[Stored records]
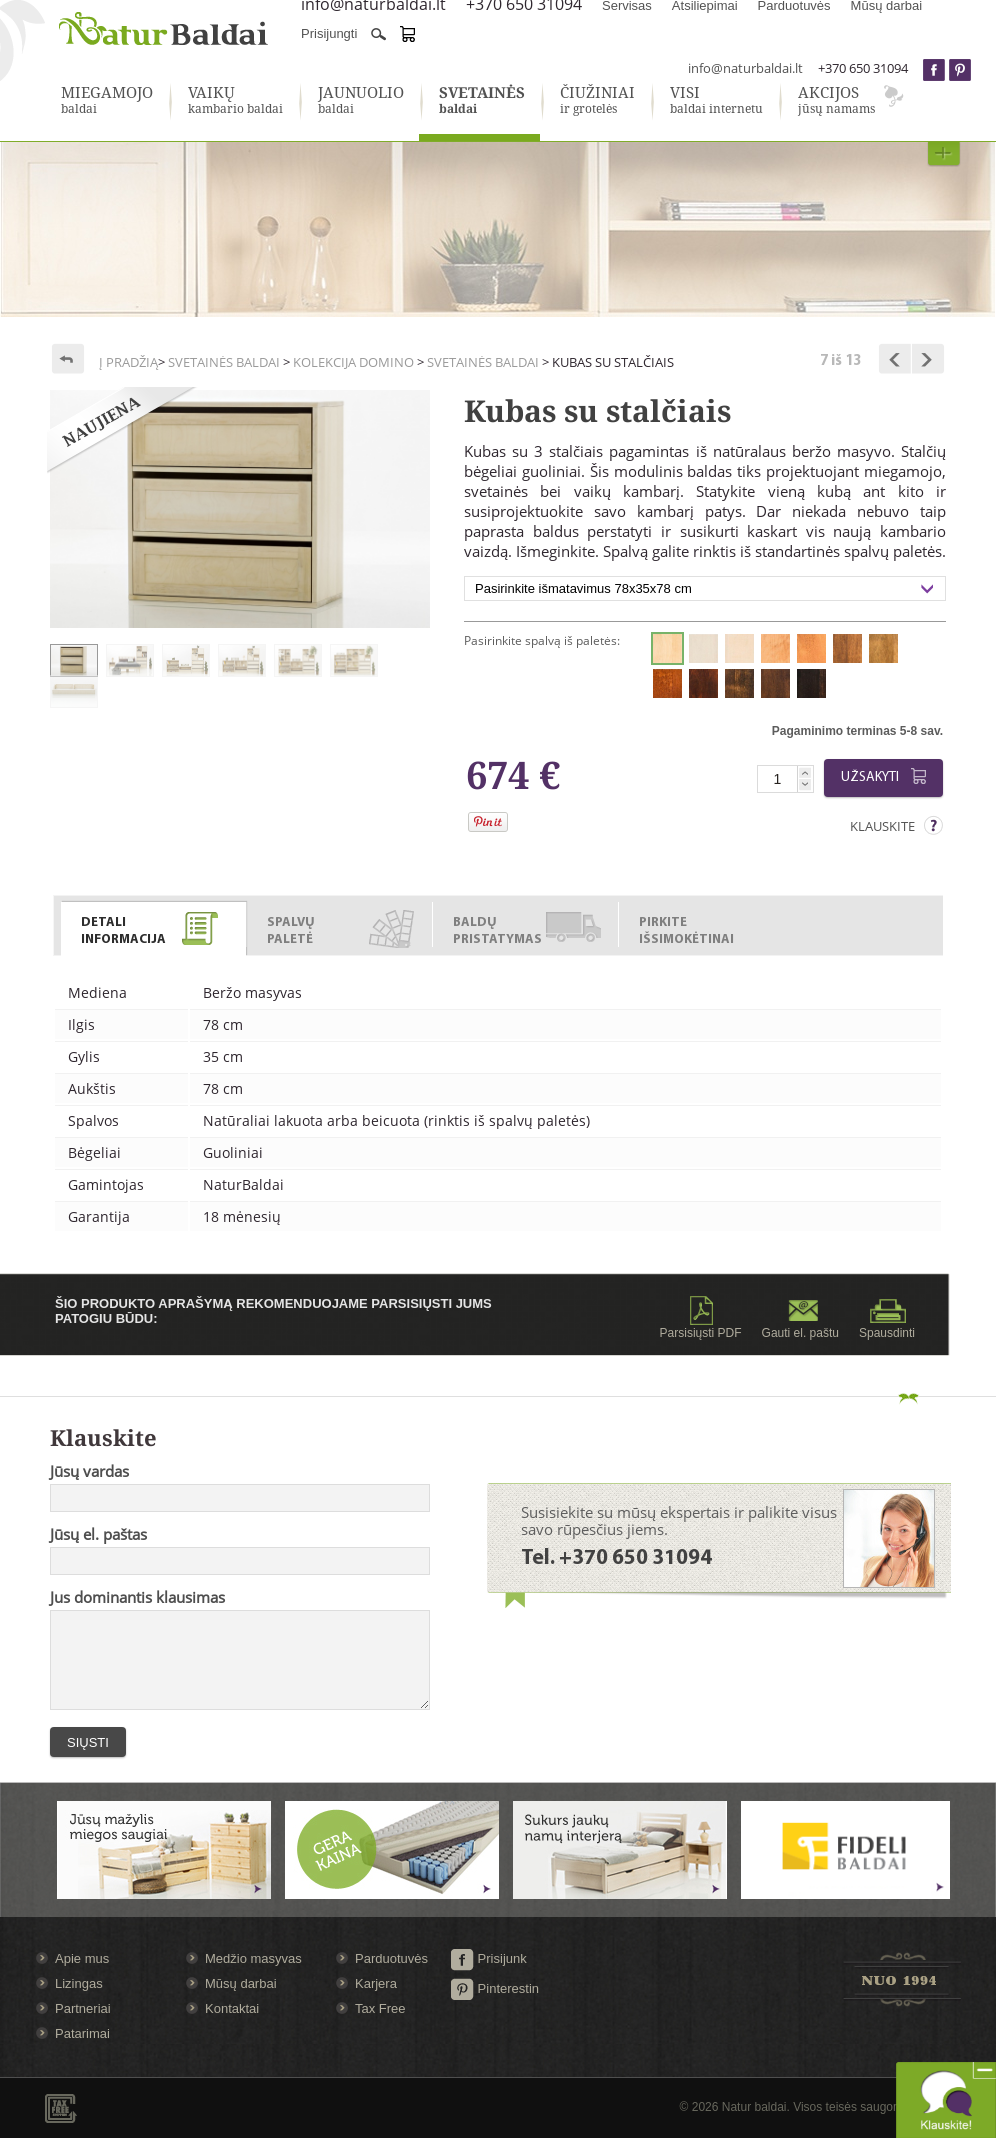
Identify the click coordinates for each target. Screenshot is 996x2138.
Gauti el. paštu (800, 1318)
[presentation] (153, 929)
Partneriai (83, 2008)
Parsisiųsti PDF (701, 1318)
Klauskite (882, 826)
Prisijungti (329, 33)
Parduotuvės (391, 1958)
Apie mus (82, 1958)
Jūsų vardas (89, 1471)
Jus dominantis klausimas (137, 1597)
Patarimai (82, 2033)
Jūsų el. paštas (98, 1534)
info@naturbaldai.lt (745, 68)
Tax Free (380, 2008)
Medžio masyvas (253, 1958)
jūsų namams (836, 101)
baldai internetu (716, 101)
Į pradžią (128, 362)
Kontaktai (232, 2008)
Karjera (376, 1983)
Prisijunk (488, 1958)
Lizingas (79, 1983)
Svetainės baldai (224, 362)
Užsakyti (887, 777)
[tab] (154, 924)
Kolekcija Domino (353, 362)
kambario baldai (235, 101)
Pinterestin (494, 1988)
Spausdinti (887, 1318)
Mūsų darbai (241, 1983)
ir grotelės (597, 101)
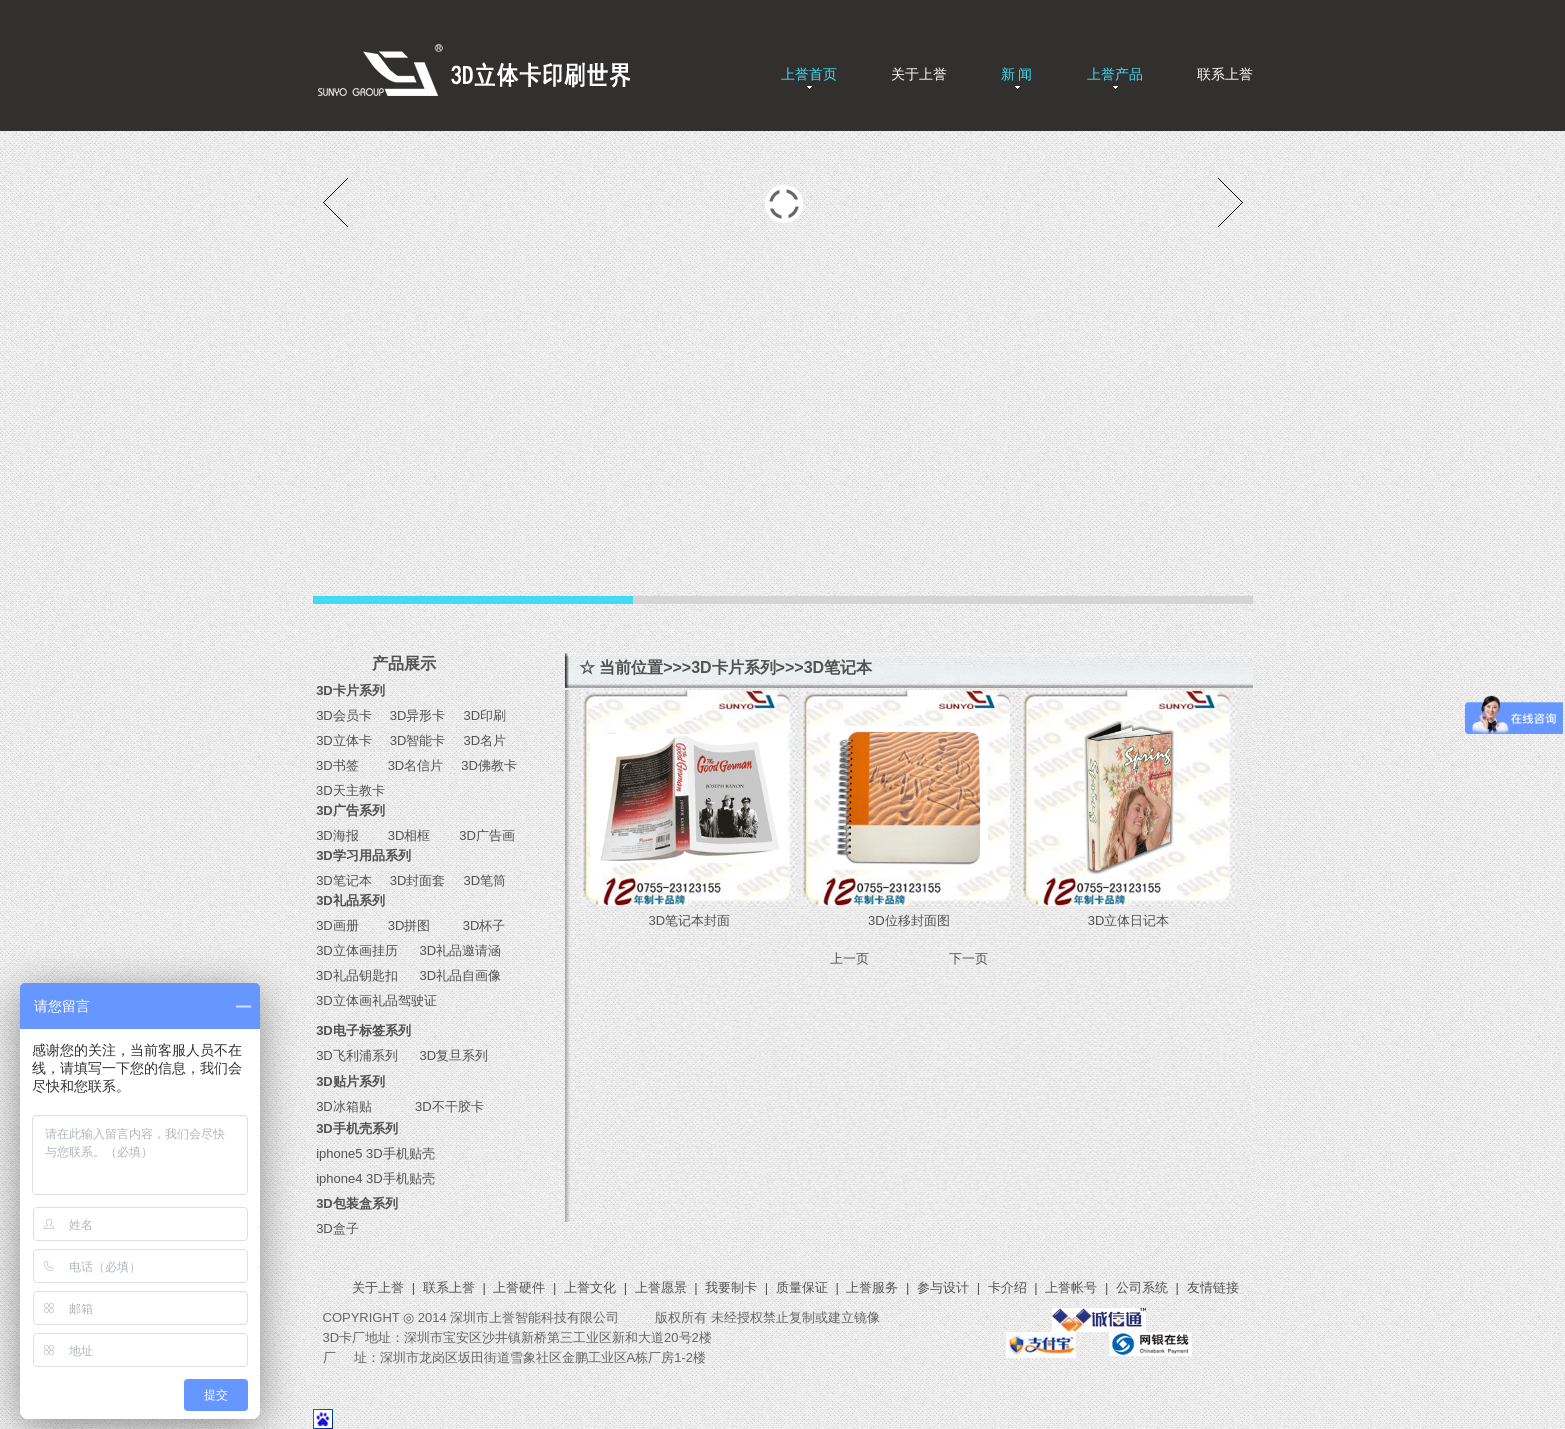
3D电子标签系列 (363, 1030)
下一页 (968, 958)
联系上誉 (1225, 74)
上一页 (849, 958)
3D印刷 (477, 715)
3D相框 (405, 835)
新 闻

# What to do
With the first line being the one containing "Klauskite (882, 826)" and the last line the one containing "Mūsų darbai (241, 1983)", transcribe exactly the lines above that fall in that range.

# Written response
Klauskite (882, 826)
Prisijungti (329, 33)
Parduotuvės (391, 1958)
Apie mus (82, 1958)
Jūsų vardas (89, 1471)
Jus dominantis klausimas (137, 1597)
Patarimai (82, 2033)
Jūsų el. paštas (98, 1534)
info@naturbaldai.lt (745, 68)
Tax Free (380, 2008)
Medžio masyvas (253, 1958)
jūsų namams (836, 101)
baldai internetu (716, 101)
Į pradžią (128, 362)
Kontaktai (232, 2008)
Karjera (376, 1983)
Prisijunk (488, 1958)
Lizingas (79, 1983)
Svetainės baldai (224, 362)
Užsakyti (887, 777)
[tab] (154, 924)
Kolekcija Domino (353, 362)
kambario baldai (235, 101)
Pinterestin (494, 1988)
Spausdinti (887, 1318)
Mūsų darbai (241, 1983)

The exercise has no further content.